The data reported by the four panels of Fig. 10 describe now the state-changing inelastic rate coefficients for the transitions involving de-excitation (rotational cooling) processes, comparing the relative behavior of Ar and He as possible buffer gases. The organization of the data presented in the four panels of this figure is the same as that given into the similar panels of Fig. 8.

Fig. 10 Same sets of state-changing rates as in Fig. 8, but here for the behaviour of de-excitation (cooling) processes for Ar (thick lines) and He (plain thin lines) in collision with CN⁻. The reported rate coefficients have been multiplied by 10¹⁰ cm³ s⁻¹. See main text for further comments.

We clearly see that the majority of the rotational cooling rates for Ar as an atomic partner are larger than those we have obtained for the He as a buffer gas. This happens for all transitions, from all initial rotational states chosen and for all the Δj values selected. The only difference in behaviour is that shown by the Δj = −1 de-excitation from the j = 5 level, where we see that the He partner is very close in magnitude to that from CN⁻/Ar process (lower left panel Fig. 10). This behaviour of the rotational cooling processes is in accord with what we had already discussed before for the rotation excitation inelastic rates of Fig. 8.
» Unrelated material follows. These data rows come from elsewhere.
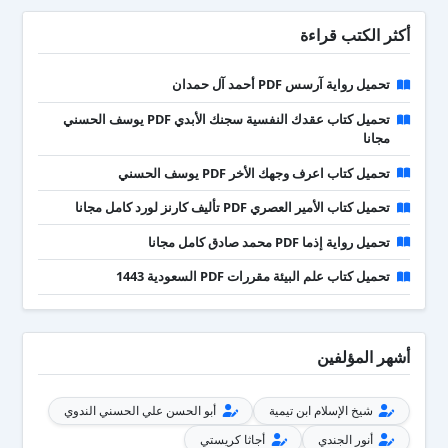
أكثر الكتب قراءة
تحميل رواية آرسس PDF أحمد آل حمدان
تحميل كتاب عقدك النفسية سجنك الأبدي PDF يوسف الحسني
مجانا
تحميل كتاب اعرف وجهك الأخر PDF يوسف الحسني
تحميل كتاب الأمير العصري PDF تأليف كارنز لورد كامل مجانا
تحميل رواية إذما PDF محمد صادق كامل مجانا
تحميل كتاب علم البيئة مقررات PDF السعودية 1443
أشهر المؤلفين
شيخ الإسلام ابن تيمية
أبو الحسن علي الحسني الندوي
أنور الجندي
أجاثا كريستي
A similar comparison of collision-driven rotational excitation rate coefficients is reported in the four panels of Fig. 11, where Ar and p-H₂ are now the two different partners of the molecular anion. For the latter, the rates were calculated by Kłos and Lique and obtained from the Basecol database.³⁵ The following comments can be made: (i) all the excitation rate coefficients involving transitions with Δj = 1 changes are much larger for the p-H₂ partner than those for the Ar atom. This indicates again that the strength of the coupling potentials is stronger for the former system than it is for the latter; (ii) as one considers excitations with Δj > 1, we see that the p-H₂ partner still generates larger rate coefficients, although without them being very much larger than in the case of Ar. It is therefore the different strengths of the multipolar potential coefficients with λ > 1 in the two different partners which controls the efficiency of the direct coupling dynamics. One should also note that the reduced mass for the CN⁻/p-H₂ is the smallest one for the three systems we are considering here.

Fig. 11 Computed excitation rates comparing the results for the Ar partner (thick lines) with the p-H₂ case (thin plain lines). The reported rate coefficients have been multiplied by 10¹⁰ cm³ s⁻¹. The transitions are the same as those in Fig. 10. See main text for further discussion.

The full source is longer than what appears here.